China to launch yuan-denominated crude futures

Updated 2018-02-11 09:16:05

Continual improvements, time, patience needed: analyst

China will launch a long-awaited crude oil futures contract on March 26, the country's securities regulator said on Friday, a move that Chinese analysts hoped might eventually see the formation of a globally influential crude futures market.

The launch at the Shanghai International Energy Exchange by the China Securities Regulatory Commission is not the country's first attempt.

A petroleum exchange set up in the early 1990s soon closed due to what analysts dub "reform and market factors."

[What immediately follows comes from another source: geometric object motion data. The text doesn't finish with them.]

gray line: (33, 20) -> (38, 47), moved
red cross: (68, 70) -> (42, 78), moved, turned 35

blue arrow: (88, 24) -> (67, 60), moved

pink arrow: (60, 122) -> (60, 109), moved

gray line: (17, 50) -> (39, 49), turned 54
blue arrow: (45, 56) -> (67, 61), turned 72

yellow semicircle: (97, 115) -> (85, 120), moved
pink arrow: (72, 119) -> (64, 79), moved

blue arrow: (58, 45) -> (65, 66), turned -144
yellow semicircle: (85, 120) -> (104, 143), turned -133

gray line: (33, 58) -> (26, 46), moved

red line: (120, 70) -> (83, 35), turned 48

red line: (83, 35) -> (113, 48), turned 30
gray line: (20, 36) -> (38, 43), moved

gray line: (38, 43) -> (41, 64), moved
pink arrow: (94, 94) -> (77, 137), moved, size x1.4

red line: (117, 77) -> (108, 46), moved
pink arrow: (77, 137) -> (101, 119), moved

The reopened crude oil futures will be traded in lot sizes of 1,000 barrels and the settlement will be in Chinese yuan, the Xinhua News Agency reported on Saturday.

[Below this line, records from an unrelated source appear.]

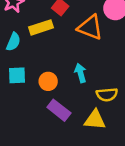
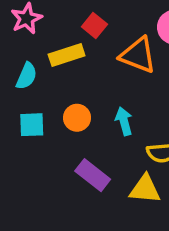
orange circle: (48, 81) -> (77, 118), moved

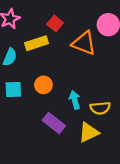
cyan arrow: (124, 121) -> (75, 100), moved
yellow triangle: (145, 189) -> (89, 132), turned -30

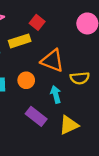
orange triangle: (84, 43) -> (52, 61), moved
yellow semicircle: (100, 108) -> (80, 78), moved

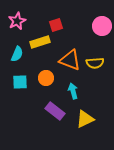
red square: (37, 22) -> (56, 25), turned 32
yellow semicircle: (80, 78) -> (95, 63), moved

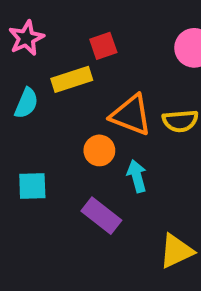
orange circle: (46, 78) -> (99, 150), moved
cyan square: (20, 82) -> (32, 186), moved
yellow triangle: (85, 119) -> (176, 251), moved

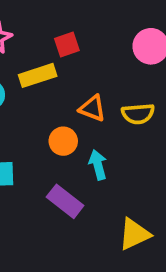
orange triangle: (131, 115) -> (92, 108), size x0.7

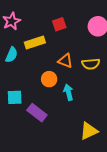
red square: (67, 44) -> (59, 24), moved
purple rectangle: (65, 201) -> (37, 113), moved

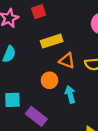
red square: (59, 24) -> (39, 12), moved
yellow rectangle: (35, 43) -> (52, 41), moved

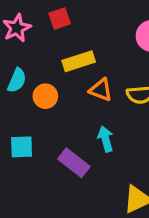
orange circle: (50, 80) -> (45, 96), moved
purple rectangle: (36, 116) -> (74, 163), moved

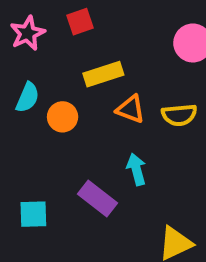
cyan square: (22, 147) -> (33, 214), moved

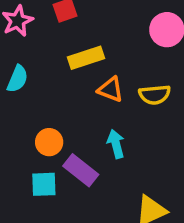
orange circle: (63, 117) -> (49, 142), moved
cyan square: (33, 214) -> (44, 184), moved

Shanghai crude futures will provide a tool for domestic traders to hedge risks, Xinhua cited analysts as saying.

The Shanghai market could compete for the benchmark in the Asia-Pacific region and become a part of the 24-hour global trading procession alongside international benchmark Brent and US West Texas Intermediate futures, Chinese experts were quoted as saying.

It's a long-awaited move by China, the world's top crude importer, Lin Boqiang, director of the China Center for Energy Economics Research at Xiamen University, told the Global Times on Saturday.

"The US exerts its influence through its disclosures of crude storage level, as determined by its supply-demand dynamics, and they affect Brent crude benchmark prices," Lin told the Global Times on Saturday. "China, having no such crude futures market, has barely any influence on the global crude market."

On February 5, data released by the U.S. Energy Information Administration showed that China had surpassed the US, the No.1 crude importer, in annual gross crude oil imports in 2017. China imported 8.4 million barrels per day in 2017 compared with 7.9 million for the U.S.

The Xinhua report cited experts as saying that truly free settlement of foreign exchange could be realized at the Shanghai crude futures but the transactions must be conducted using a designated account.

China's State control on foreign exchange flow was a key reason for the repeatedly postponed launch of Shanghai crude futures, Lin said.

Lin said the current setting could meet the need for traders whose objective was to buy and sell crude futures for actual use, but presented hurdles for speculators.

Speculators are a significant component of any futures market and contribute to the intensity of market trading activities, the hallmark of a successful futures market.

China's demand for crude oil makes it possible the nation could build an influential crude futures market, but continual improvements, time and patience will be needed, Lin said.

Lin predicts the nation's reliance on imported oil would rise from 67 percent in 2017 to 80 percent in the near future.